Down payment requirements on the median existing home in 1995 ranged from $5,525 at 5% down (FHA-style minimums) to $11,050 at 10% down (conventional floor) to $22,100 at the 20% threshold that avoids private mortgage insurance. With 20% down financed at the prevailing 7.93% 30-year rate, the principal-and-interest payment on the remaining $88,400 loan worked out to roughly $644 per month. Against the nearest-available median U.S. household income ($34,076 in 1995), that payment consumed about 23% of pre-tax monthly earnings — before property taxes, homeowners insurance, or maintenance. Over the full 30-year amortization, the buyer would pay roughly $143,562 in cumulative interest on top of the original principal. In 2024 dollars, the same purchase represents approximately $45,563 down and $1,328 per month — a useful translation for buyers comparing the 1995 entry point against today's affordability constraints.

Where 1995 Ranks in the 1990s

Within the 1990–1999 window, 1995's readings stack up as follows: existing-home sales ranked 6 of 10 years in the decade (decade peak 5.21M in 1999, trough 3.21M in 1990); new-home sales ranked 6 of 10 years in the decade (decade peak 886K in 1998, trough 509K in 1991); the median existing-home price ranked 5 of 10 years in the decade (decade peak $133,300 in 1999, trough $92,000 in 1990); the 30-year fixed mortgage rate ranked 5 of 10 years in the decade (decade peak 10.13% in 1990, trough 6.94% in 1998). The decade ranking is a tighter frame than the full 1963–2024 history and helps separate cyclical noise from structural shifts — a year that ranks mid-pack within its decade is often more representative of the period's typical conditions than the decade's extremes.

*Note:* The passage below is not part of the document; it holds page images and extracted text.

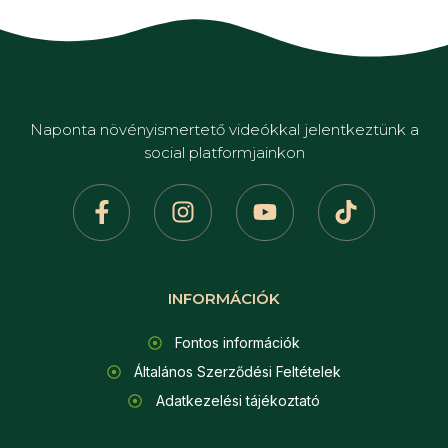
Naponta növényismertető videókkal jelentkeztünk a
social platformjainkon
INFORMÁCIÓK
Fontos információk
Általános Szerződési Feltételek
Adatkezelési tájékoztató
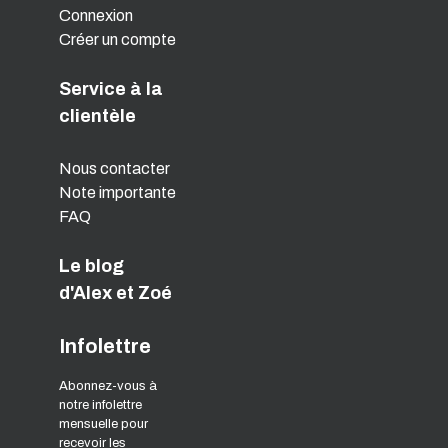
Connexion
Créer un compte
Service à la
clientèle
Nous contacter
Note importante
FAQ
Le blog
d'Alex et Zoé
Infolettre
Abonnez-vous à
notre infolettre
mensuelle pour
recevoir les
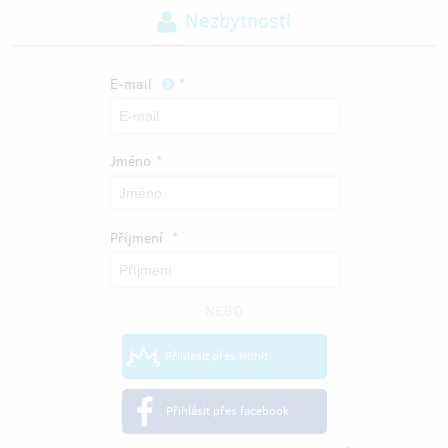
Nezbytnosti
E-mail
Jméno
Příjmení
NEBO
Přihlásit přes Hithit
Přihlásit přes facebook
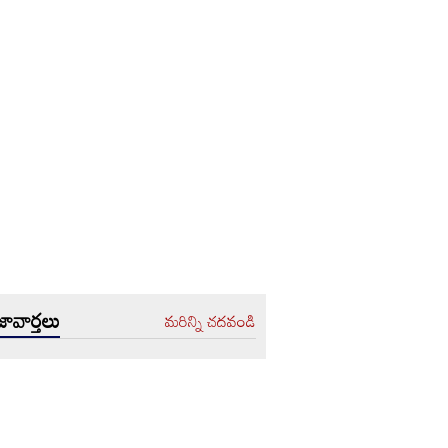
ావార్తలు
మరిన్ని చదవండి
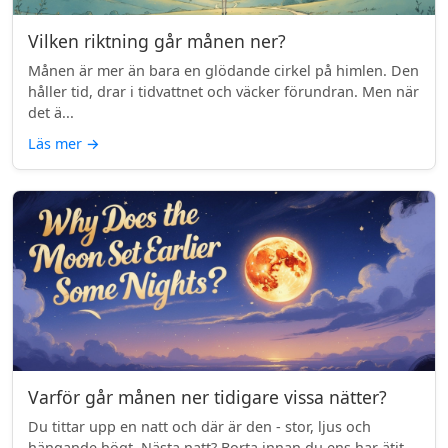
Vilken riktning går månen ner?
Månen är mer än bara en glödande cirkel på himlen. Den
håller tid, drar i tidvattnet och väcker förundran. Men när
det ä...
Läs mer
→
Varför går månen ner tidigare vissa nätter?
Du tittar upp en natt och där är den - stor, ljus och
hängande högt. Nästa natt? Borta innan du ens har ätit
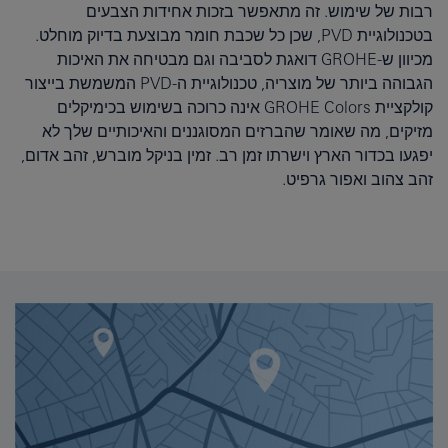
רבות של שימוש. זה מתאפשר בזכות אחידות הצבעים
בטכנולוגיית PVD, שכן כל שכבת חומר מבוצעת בדיוק מוחלט.
מכיוון ש-GROHE דואגת לסביבה וגם מבטיחה את האיכות
הגבוהה ביותר של מוצריה, טכנולוגיית ה-PVD המשמשת בייצור
קולקציית GROHE Colors אינה כרוכה בשימוש בכימיקלים
מזיקים, מה שאומר שהברזים המסוגננים והאיכותיים שלך לא
יפגעו בכדור הארץ וישרתו זמן רב. זמין בניקל מוברש, זהב אדום,
זהב צהוב ואפור גרפיט.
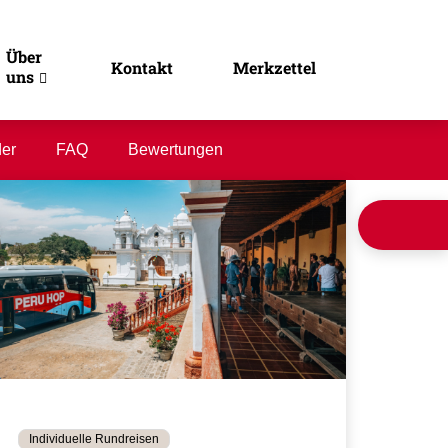
Über
Kontakt
Merkzettel
uns
der
FAQ
Bewertungen
Individuelle Rundreisen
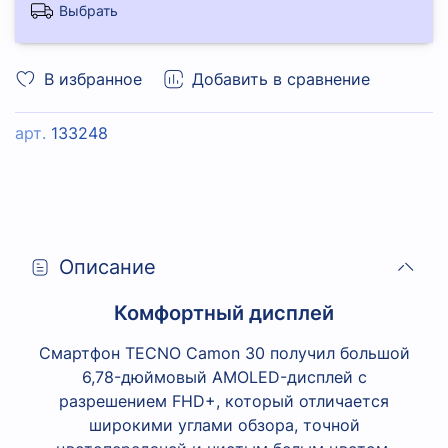
Выбрать
В избранное
Добавить в сравнение
арт.
133248
Описание
Комфортный дисплей
Смартфон TECNO Camon 30 получил большой
6,78-дюймовый AMOLED-дисплей с
разрешением FHD+, который отличается
широкими углами обзора, точной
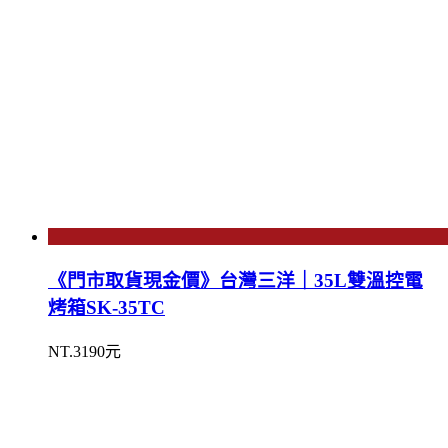
《門市取貨現金價》台灣三洋｜35L雙溫控電
烤箱SK-35TC
NT.3190元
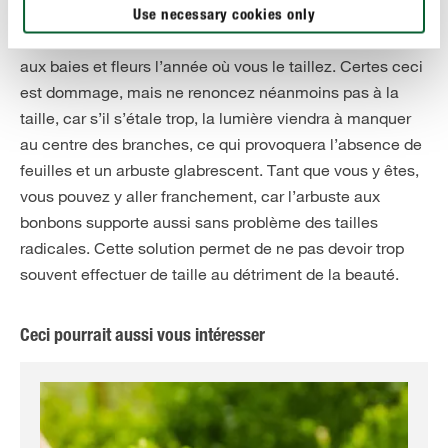
. Comme
bonbons tous les trois ans environ en février
Use necessary cookies only
il ne fleurit que sur les tiges de deux ans, il faut renoncer
aux baies et fleurs l’année où vous le taillez. Certes ceci
est dommage, mais ne renoncez néanmoins pas à la
taille, car s’il s’étale trop, la lumière viendra à manquer
au centre des branches, ce qui provoquera l’absence de
feuilles et un arbuste glabrescent. Tant que vous y êtes,
vous pouvez y aller franchement, car l’arbuste aux
bonbons supporte aussi sans problème des tailles
radicales. Cette solution permet de ne pas devoir trop
souvent effectuer de taille au détriment de la beauté.
Ceci pourrait aussi vous intéresser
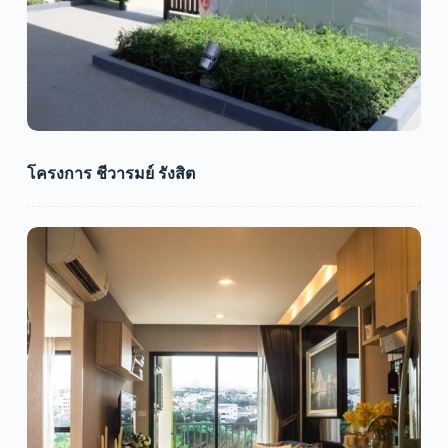
โครงการ ชีวารมย์ รังสิต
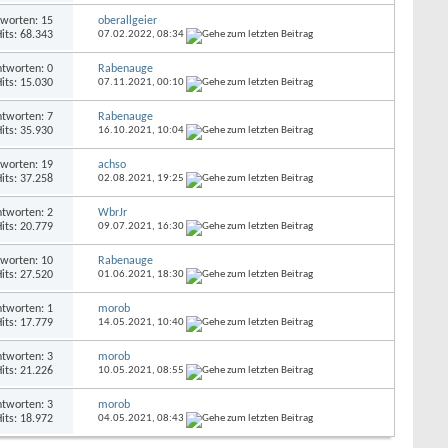
worten: 15
oberallgeier
its: 68.343
07.02.2022,
08:34
tworten: 0
Rabenauge
its: 15.030
07.11.2021,
00:10
tworten: 7
Rabenauge
its: 35.930
16.10.2021,
10:04
worten: 19
achso
its: 37.258
02.08.2021,
19:25
tworten: 2
WbrJr
its: 20.779
09.07.2021,
16:30
worten: 10
Rabenauge
its: 27.520
01.06.2021,
18:30
tworten: 1
morob
its: 17.779
14.05.2021,
10:40
tworten: 3
morob
its: 21.226
10.05.2021,
08:55
tworten: 3
morob
its: 18.972
04.05.2021,
08:43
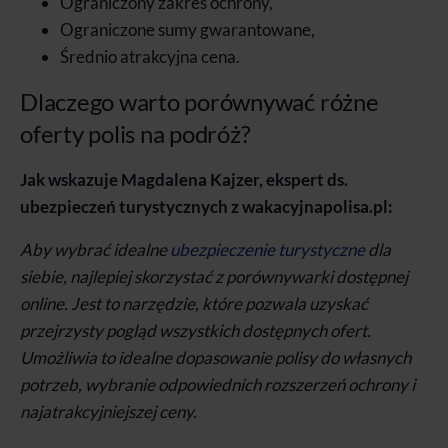
Ograniczony zakres ochrony,
Ograniczone sumy gwarantowane,
Średnio atrakcyjna cena.
Dlaczego warto porównywać różne
oferty polis na podróż?
Jak wskazuje Magdalena Kajzer, ekspert ds.
ubezpieczeń turystycznych z wakacyjnapolisa.pl:
Aby wybrać idealne
ubezpieczenie turystyczne
dla
siebie, najlepiej skorzystać z porównywarki dostępnej
online. Jest to narzędzie, które pozwala uzyskać
przejrzysty pogląd wszystkich dostępnych ofert.
Umożliwia to idealne dopasowanie polisy do własnych
potrzeb, wybranie odpowiednich rozszerzeń ochrony i
najatrakcyjniejszej ceny.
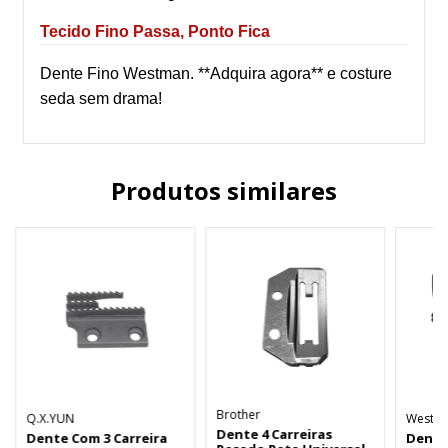
Tecido Fino Passa, Ponto Fica
Dente Fino Westman. **Adquira agora** e costure
seda sem drama!
Produtos similares
Brother
Q.X.YUN
Westpr
Dente 4 Carreiras
Dente Com 3 Carreira
Dente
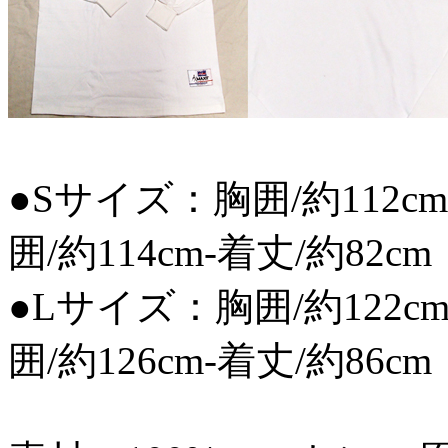
●Sサイズ：胸囲/約112cm
囲/約114cm-着丈/約82cm
●Lサイズ：胸囲/約122cm
囲/約126cm-着丈/約86cm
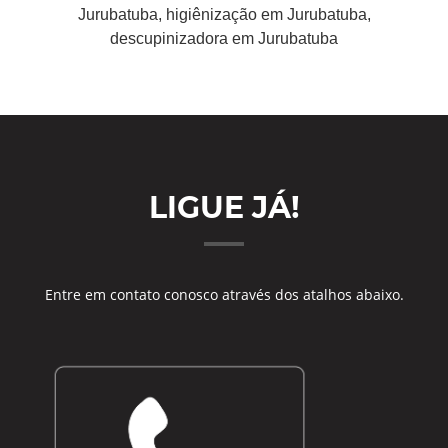
Jurubatuba, higiênização em Jurubatuba,
descupinizadora em Jurubatuba
LIGUE JÁ!
Entre em contato conosco através dos atalhos abaixo.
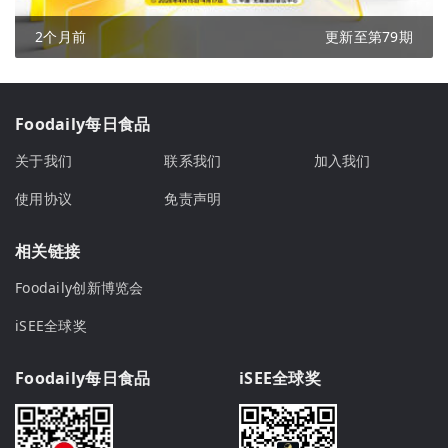
2个月前
更新至第79期
Foodaily每日食品
关于我们
联系我们
加入我们
使用协议
免责声明
相关链接
Foodaily创新博览会
iSEE全球奖
Foodaily每日食品
iSEE全球奖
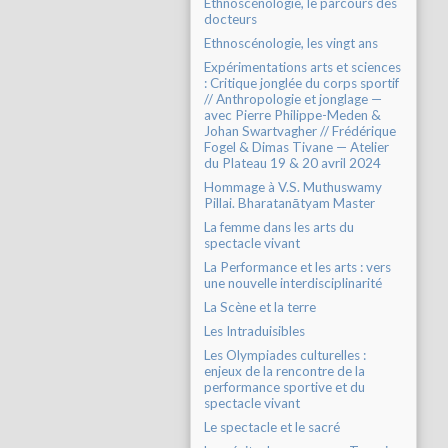
Ethnoscénologie, le parcours des
docteurs
Ethnoscénologie, les vingt ans
Expérimentations arts et sciences
: Critique jonglée du corps sportif
// Anthropologie et jonglage —
avec Pierre Philippe-Meden &
Johan Swartvagher // Frédérique
Fogel & Dimas Tivane — Atelier
du Plateau 19 & 20 avril 2024
Hommage à V.S. Muthuswamy
Pillai. Bharatanātyam Master
La femme dans les arts du
spectacle vivant
La Performance et les arts : vers
une nouvelle interdisciplinarité
La Scène et la terre
Les Intraduisibles
Les Olympiades culturelles :
enjeux de la rencontre de la
performance sportive et du
spectacle vivant
Le spectacle et le sacré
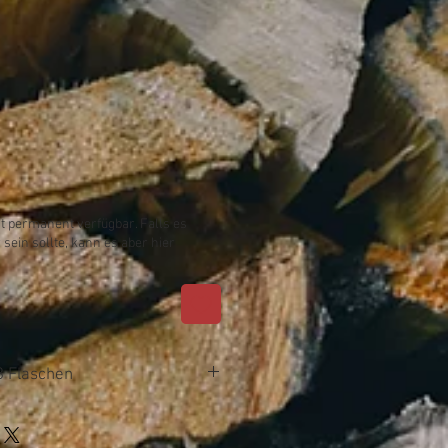
ht permanent verfügbar. Falls es
 sein sollte, kann es aber hier
 Flaschen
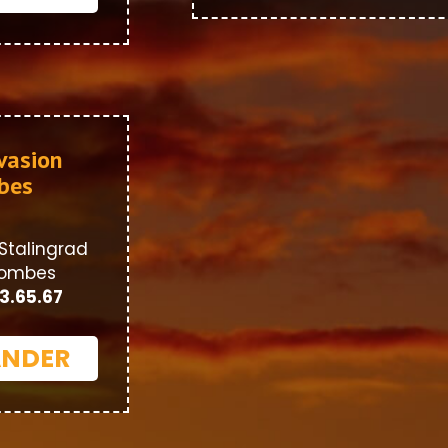
vasion
bes
Stalingrad
lombes
83.65.67
NDER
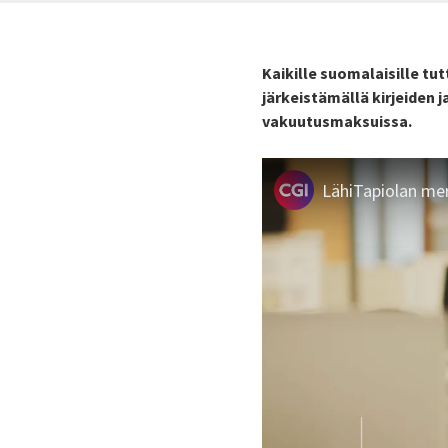
Kaikille suomalaisille t
järkeistämällä kirjeiden
vakuutusmaksuissa.
LähiTapiolan mer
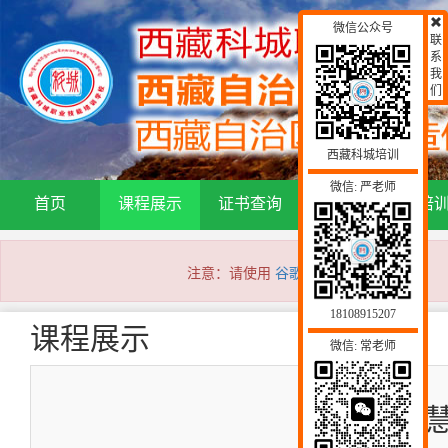
微信公众号
联
系
我
们
西藏科城培训
微信: 严老师
首页
课程展示
证书查询
通知公告
培
注意：请使用
谷歌浏览器
访问本网站！
18108915207
课程展示
微信: 常老师
智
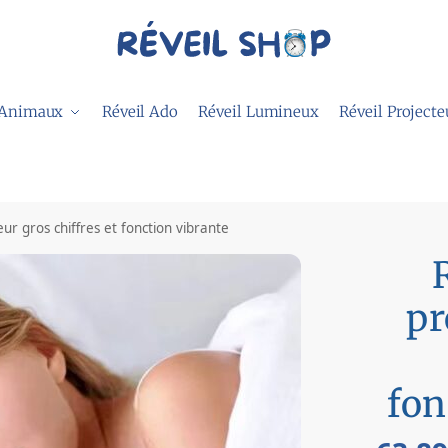
 Animaux
Réveil Ado
Réveil Lumineux
Réveil Projecte
eur gros chiffres et fonction vibrante
pr
fon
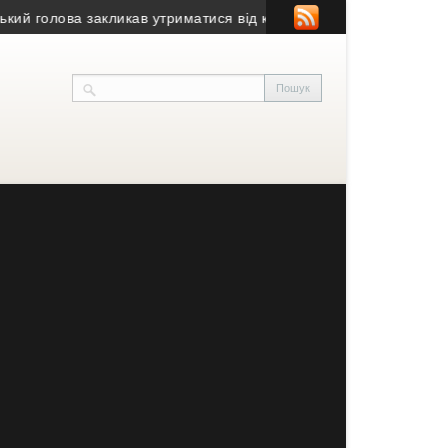
голова закликав утриматися від купівлі будівлі у Чорткові (фото)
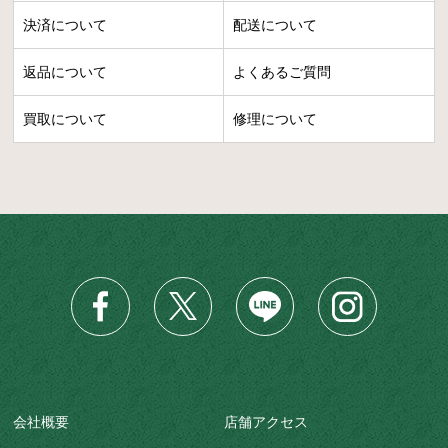
決済について
配送について
返品について
よくあるご質問
買取について
修理について
会社概要
店舗アクセス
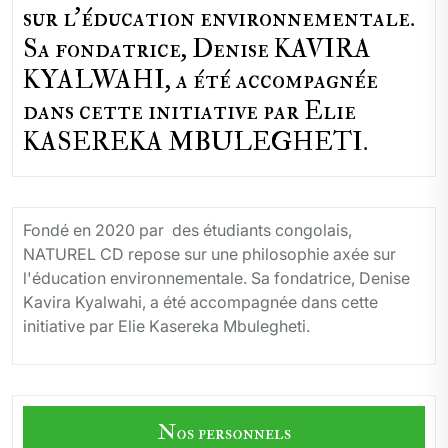
sur l'éducation environnementale.
Sa fondatrice, Denise KAVIRA
KYALWAHI, a été accompagnée
dans cette initiative par Elie
KASEREKA MBULEGHETI.
Fondé en 2020 par des étudiants congolais,
NATUREL CD repose sur une philosophie axée sur
l'éducation environnementale. Sa fondatrice, Denise
Kavira Kyalwahi, a été accompagnée dans cette
initiative par Elie Kasereka Mbulegheti.
Nos personnels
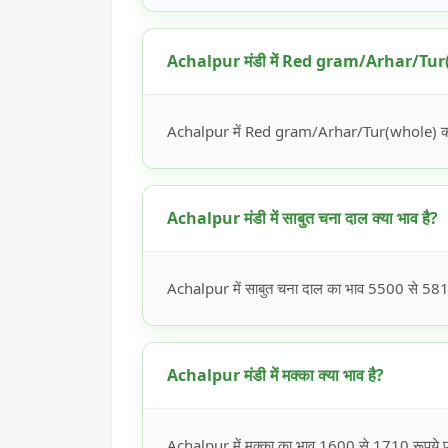
Achalpur मंडी में Red gram/Arhar/Tur(w
Achalpur में Red gram/Arhar/Tur(whole) का भ
Achalpur मंडी में साबुत चना दाल क्या भाव है?
Achalpur में साबुत चना दाल का भाव 5500 से 5810 
Achalpur मंडी में मक्का क्या भाव है?
Achalpur में मक्का का भाव 1600 से 1710 रूपये प्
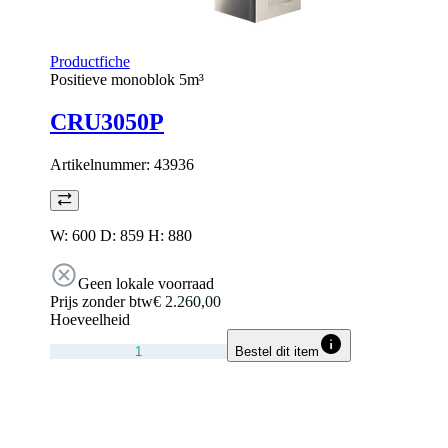
Productfiche
Positieve monoblok 5m³
CRU3050P
Artikelnummer:
43936
W: 600 D: 859 H: 880
Geen lokale voorraad
Prijs zonder btw
€ 2.260,00
Hoeveelheid
Bestel dit item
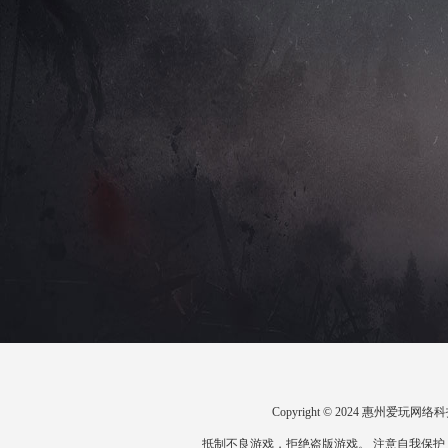
Copyright © 2024 惠州爱
抵制不良游戏，拒绝盗版游戏。 注意自我保护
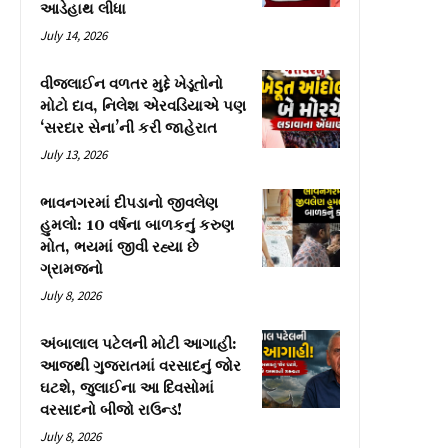
આડેહાથ લીધા
July 14, 2026
વીજલાઈન વળતર મુદ્દે ખેડૂતોનો
મોટો દાવ, નિલેશ એરવડિયાએ પણ
‘સરદાર સેના’ની કરી જાહેરાત
July 13, 2026
ભાવનગરમાં દીપડાનો જીવલેણ
હુમલો: 10 વર્ષના બાળકનું કરુણ
મોત, ભયમાં જીવી રહ્યા છે
ગ્રામજનો
July 8, 2026
અંબાલાલ પટેલની મોટી આગાહી:
આજથી ગુજરાતમાં વરસાદનું જોર
ઘટશે, જુલાઈના આ દિવસોમાં
વરસાદનો બીજો રાઉન્ડ!
July 8, 2026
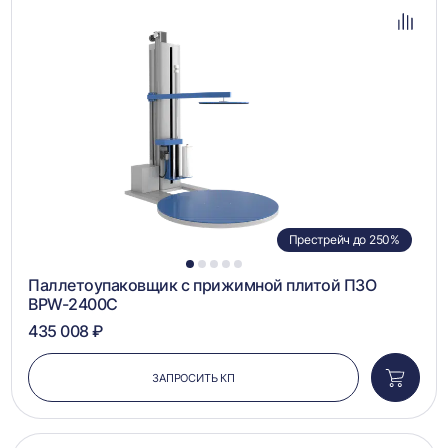
в
избра
Добав
в
сравн
Престрейч до 250%
1
2
3
4
5
Паллетоупаковщик с прижимной плитой ПЗО
BPW-2400C
435 008 ₽
ЗАПРОСИТЬ КП
Добави
в
корзин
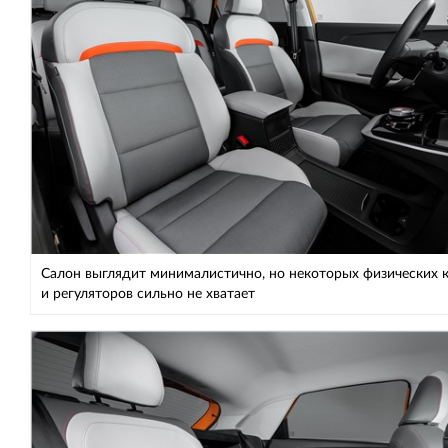
Салон выглядит минималистично, но некоторых физических 
и регуляторов сильно не хватает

Nominal vs Real-Terms Trajectory

Tracking existing-home median price growth in nominal dollars overstates the buyer's real-world wealth gain whenever inflation runs hot, and understates it when inflation is subdued. Compounded annual growth rates around 1995: 5-year change (1990–1995): +3.7%/yr nominal vs +0.6%/yr real; 10-year change (1985–1995): +3.9%/yr nominal vs +0.3%/yr real. The five-year real-terms gain indicates housing outpaced general inflation over the window — a wealth-effect tailwind for owners but a headwind for first-time buyers.

Sources & Methodology

The 1995 figures on this page come from three federal data sources: the U.S. Census Bureau Survey of Construction (annual new single-family home sales), the National Association of Realtors Existing Home Sales report (annual existing-home transactions and median sale prices), and the Freddie Mac Primary Mortgage Market Survey (annual average 30-year fixed mortgage rate). Recession bands are drawn from the National Bureau of Economic Research Business Cycle Dating Committee. Inflation adjustments use the Bureau of Labor Statistics' CPI-U series, and price-to-income ratios reference the Census Bureau's annual median U.S. household income table.